Hay una navaja afilada encima de la mesa, están todos durmiendo. La música suena fuerte en mis oídos y me resisto de hacerlo. Quiero sanar, necesito sanar.
Con su recuerdo en el corazón, me rehúso a matar carne y el tiempo sigue. No cierro los ojos por miedo a perderme en la oscuridad. El miedo me desea y yo lo deseo a él.
Los gritos empiezan y cada palabra es una daga clavándose más y más profundamente en mi pecho. Mis lágrimas acarician mi rostro y mis rodillas siente el frío del piso. Todo se vuelve nubloso. Estoy sola de nuevo. Grito, grito lo más fuerte que puedo, y desde luego, lloro.
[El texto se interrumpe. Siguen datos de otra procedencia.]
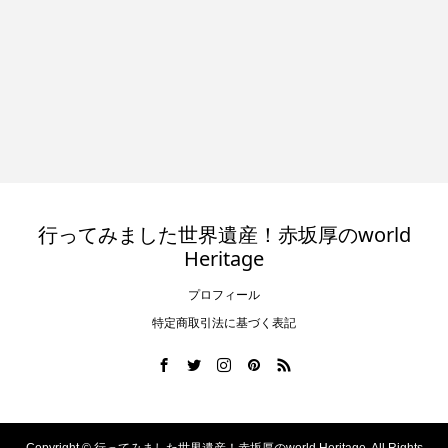
行ってみました世界遺産！赤坂厚のworld
Heritage
プロフィール
特定商取引法に基づく表記
Copyright ©
行ってみました世界遺産！赤坂厚のworld Heritage. All Rights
Era tanto el dolor que en un segundo se desvaneció, o yo me desvanecí, no tengo idea. Pero me veía desde lejos, muriendo, arrodillada, agonizando, golpeando mis piernas con la poca fuerza que tenía; era desgarrador. No parecía yo, ella no era yo. Yo nunca llegaría a ese punto, no soy como esa estúpida chica. Seguí observando como se desgarraba la garganta hasta que desfalleció en el suelo.
Tragué saliva.
¿Había muerto?
No.
La puerta se abrió de repente y lo vi entrar.
Un chico alto, no demasiado, pero más alto que yo. Tenía el cabello corto y de un hermoso color castaño. Sus ojos color café que en la oscuridad se asimilaba más a un tono rojizo, sentía que me volvía loca. Sus labios eran de color rosa claro, largos; podría besarlos por horas sin cansarme.
Sus brazos largos, y delineados. Su torso del tamaño perfecto para abrazarlo con mis pequeños brazos. Su abdomen y su panza me habían hecho perderme en lujuria en segundos perdí la inocencia con ellos.
Su sexo era como siempre lo habría imaginado, y aún mejor. Con él me gané el pase directo al inframundo, y no me importaba. No despegué mi vista del él ni por un segundo.
Las piernas largas y delgadas, pero con una gran fuerza en ellas.
Entró a la/mi habitación, la/me miró a los ojos y sonrío. *Aquella chica* se despertó, y empezaron a tocarse. Él a ella y yo a él, o ella a él. Sin decirse una palabra parecían conocerse por completo Eran tan excitante verlos haciéndolo, ver sus rostros insaciables pidiendo más y más. Hasta que ella empezó a gritar.
Y no era un grito de placer, era dolor.
Ella sufría, le dolía, no podía más. Él salió de adentro de ella y la miraba sin entender nada.
Le sangraban las piernas; más tarde el sangraban los brazos y las muñecas. Marcas rojas empezaron a dibujarse en su piel.Ella solo podía gritar del dolor.
Me desperté.
Miré hacia un costado y estaba él.
Lo abracé, y seguí durmiendo.
Al despertarme, supe que nada existía y eché a llorar.